- Action item
The entries that follow should be reproduced exactly, with no images carried over.

- Provided records
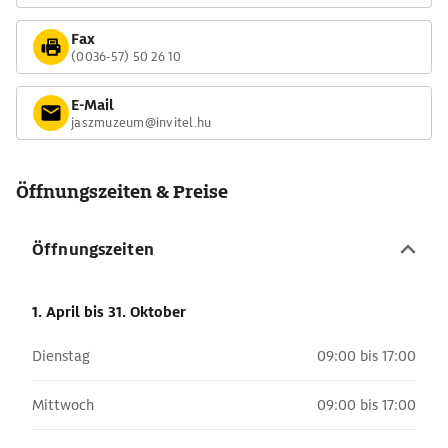
Fax
(0036-57) 50 26 10
E-Mail
jaszmuzeum@invitel.hu
Öffnungszeiten & Preise
Öffnungszeiten
1. April
bis 31. Oktober
Dienstag
09:00 bis 17:00
Mittwoch
09:00 bis 17:00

- Answer
Fax
(0036-57) 50 26 10
E-Mail
jaszmuzeum@invitel.hu
Öffnungszeiten & Preise
Öffnungszeiten
1. April
bis 31. Oktober
Dienstag
09:00 bis 17:00
Mittwoch
09:00 bis 17:00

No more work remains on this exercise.